Pourtant, ce long-métrage peine à trouver le même niveau d’inspiration que ses prédécesseurs. La place de la femme dans une industrie aussi vicieuse que le « showgirl-business » est insuffisamment creusée et le postulat d’une Pamela Anderson vieillissante ayant été détrônée de son statut d’idole n’illustre finalement pas grand chose de fondamentalement intéressant.
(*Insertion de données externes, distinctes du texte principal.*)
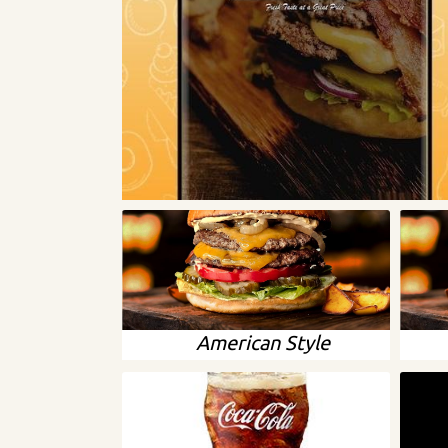
American Style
Pire, si la volonté du film était peut-être de s’emparer de son actrice pour en faire une sorte de fer de lance de ces femmes abandonnées par les grandes industries de divertissement (à l’instar d’une Demi Moore dans le The Substance de C. Fargeat), The Last Showgirl conserve une position étrange, à la limite de ce qu’il voudrait réellement narrer.

The last showgirl

On reçoit la fébrilité de cette histoire avec le sentiment de ne jamais réellement en découvrir le fond véritable, et ce constat devient d’autant plus flagrant lorsque les répliques à l’égard de la poitrine de Shelly se font insistantes. On s’attend légitiment à ce que le personnage de Pamela Anderson manifeste qu’elle est plus qu’un simple physique voué à perdre sa seule vocation, ce n’est pourtant jamais ce qui se produit. Il faudrait que Shelly s’élance, saute de la scène pour rejoindre un plan plus grand que celui de la simple décrépitude.

Gia Coppola semble constamment freiner le propos, comme s’il ne fallait surtout pas se servir de tous les outils mis en place pour conter une histoire féminine et féministe, et l’icône Pamela Anderson ne parait guère plus remise en question qu’à l’époque où elle arborait un maillot rouge vif sur les plages de Malibu. Le potentiel de The Last Showgirl est constamment empêché, la caméra se contentant de filmer les paillettes, les jupes et les poitrines dénudées de ces show-girls sur le départ, jusqu’à laisser un goût amer, comme si Gia Coppola avait filmé ce qu’elle souhaitait dénoncer avant de se rétracter pour n’aborder que timidement la question de l’emprise masculiniste dans un tel milieu, sujet qu’elle survole sans que l’on ne sache réellement pourquoi. 

Le terme d’occasion manquée sied donc parfaitement à The Last Showgirl, film qui aurait pu être porté par un positionnement fort et dénonciateur mais qui se retrouve n’être malheureusement qu’un long-métrage dont la photographie pailletée semble n’être que l’emballage ironique d’une tentative plus qu’inoffensive.